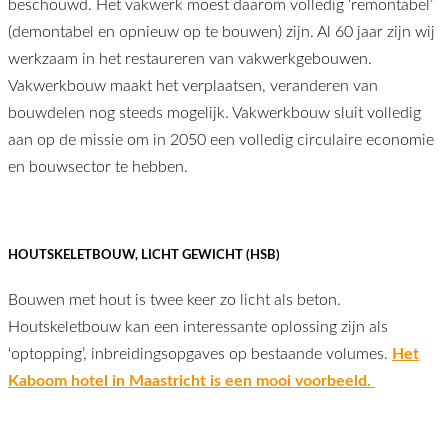
beschouwd. Het vakwerk moest daarom volledig ‘remontabel’
(demontabel en opnieuw op te bouwen) zijn. Al 60 jaar zijn wij
werkzaam in het restaureren van vakwerkgebouwen.
Vakwerkbouw maakt het verplaatsen, veranderen van
bouwdelen nog steeds mogelijk. Vakwerkbouw sluit volledig
aan op de missie om in 2050 een volledig circulaire economie
en bouwsector te hebben.
HOUTSKELETBOUW, LICHT GEWICHT (HSB)
Bouwen met hout is twee keer zo licht als beton.
Houtskeletbouw kan een interessante oplossing zijn als
‘optopping’, inbreidingsopgaves op bestaande volumes.
Het
Kaboom hotel in Maastricht is een mooi voorbeeld.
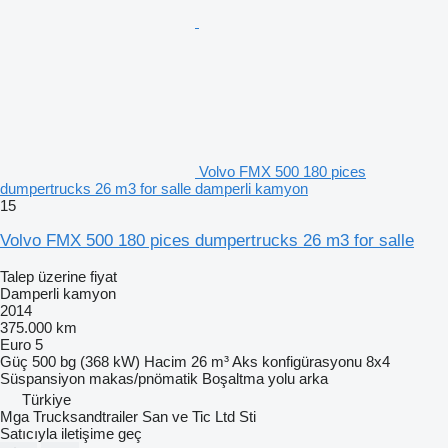
Volvo FMX 500 180 pices
dumpertrucks 26 m3 for salle damperli kamyon
15
Volvo FMX 500 180 pices dumpertrucks 26 m3 for salle
Talep üzerine fiyat
Damperli kamyon
2014
375.000 km
Euro 5
Güç
500 bg (368 kW)
Hacim
26 m³
Aks konfigürasyonu
8x4
Süspansiyon
makas/pnömatik
Boşaltma yolu
arka
Türkiye
Mga Trucksandtrailer San ve Tic Ltd Sti
Satıcıyla iletişime geç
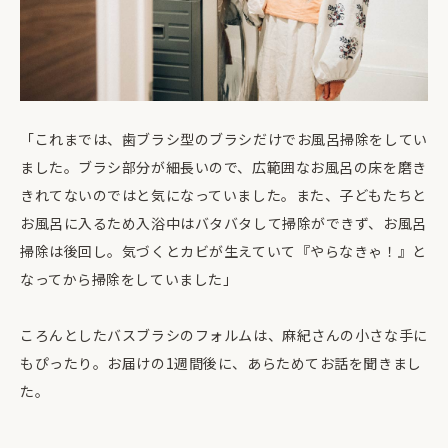
「これまでは、歯ブラシ型のブラシだけでお風呂掃除をしてい
ました。ブラシ部分が細長いので、広範囲なお風呂の床を磨き
きれてないのではと気になっていました。また、子どもたちと
お風呂に入るため入浴中はバタバタして掃除ができず、お風呂
掃除は後回し。気づくとカビが生えていて『やらなきゃ！』と
なってから掃除をしていました」
ころんとしたバスブラシのフォルムは、麻紀さんの小さな手に
もぴったり。お届けの1週間後に、あらためてお話を聞きまし
た。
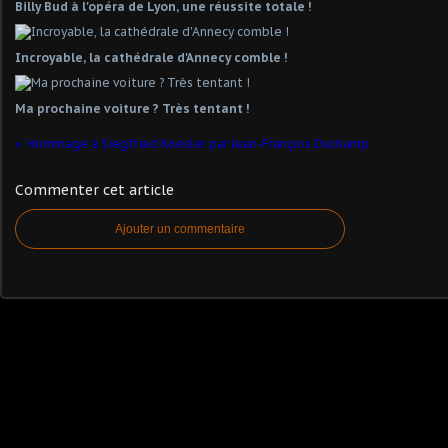
Billy Bud à l'opéra de Lyon, une réussite totale !
Incroyable, la cathédrale d'Annecy comble !
Ma prochaine voiture ? Très tentant !
Hommage à Siegfried Koesler par Jean-François Duchamp
Commenter cet article
Ajouter un commentaire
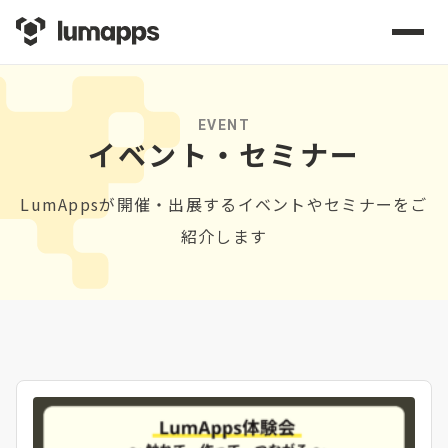
EVENT
イベント・セミナー
LumAppsが開催・出展するイベントやセミナーをご
紹介します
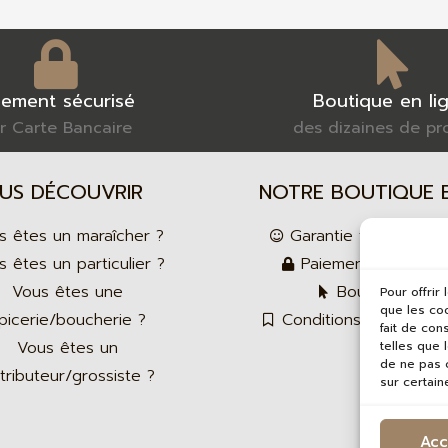
iement sécurisé
Boutique en li
r Carte Bancaire
des dizaines de pr
US DÉCOUVRIR
NOTRE BOUTIQUE E
s êtes un maraîcher ?
Garantie fabrication 
 êtes un particulier ?
Paiement en ligne 
Vous êtes une
Boutique en li
Pour offrir
que les co
picerie/boucherie ?
Conditions générales
fait de con
Vous êtes un
telles que 
de ne pas c
stributeur/grossiste ?
sur certain
Acc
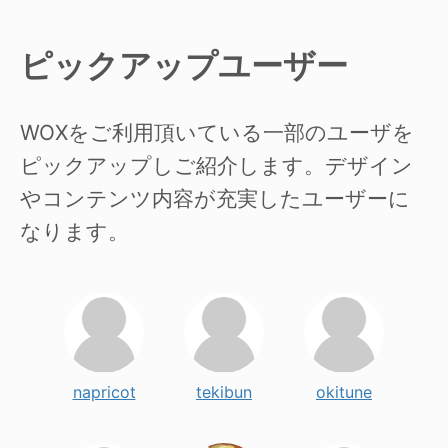
ピックアップユーザー
WOXをご利用頂いている一部のユーザを
ピックアップしご紹介します。デザイン
やコンテンツ内容が充実したユーザーに
なります。
napricot
tekibun
okitune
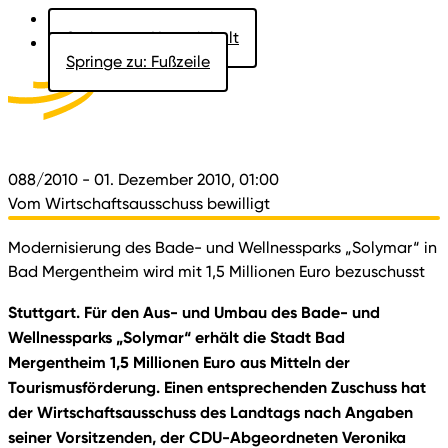
Springe zu: Hauptinhalt
Springe zu: Fußzeile
Aktuelles
Der Landtag
Besucher
Dokumente
088/2010
- 01. Dezember 2010, 01:00
Vom Wirtschaftsausschuss bewilligt
Modernisierung des Bade- und Wellnessparks „Solymar“ in
Bad Mergentheim wird mit 1,5 Millionen Euro bezuschusst
Stuttgart. Für den Aus- und Umbau des Bade- und
Wellnessparks „Solymar“ erhält die Stadt Bad
Mergentheim 1,5 Millionen Euro aus Mitteln der
Tourismusförderung. Einen entsprechenden Zuschuss hat
der Wirtschaftsausschuss des Landtags nach Angaben
seiner Vorsitzenden, der CDU-Abgeordneten Veronika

▶ _Task item_
Each line above, from the one that contains "Stuttgart. Für den" to the last line of the records, should be repeated exactly. Leave out all others.

▶ _Your response_
Stuttgart. Für den Aus- und Umbau des Bade- und
Wellnessparks „Solymar“ erhält die Stadt Bad
Mergentheim 1,5 Millionen Euro aus Mitteln der
Tourismusförderung. Einen entsprechenden Zuschuss hat
der Wirtschaftsausschuss des Landtags nach Angaben
seiner Vorsitzenden, der CDU-Abgeordneten Veronika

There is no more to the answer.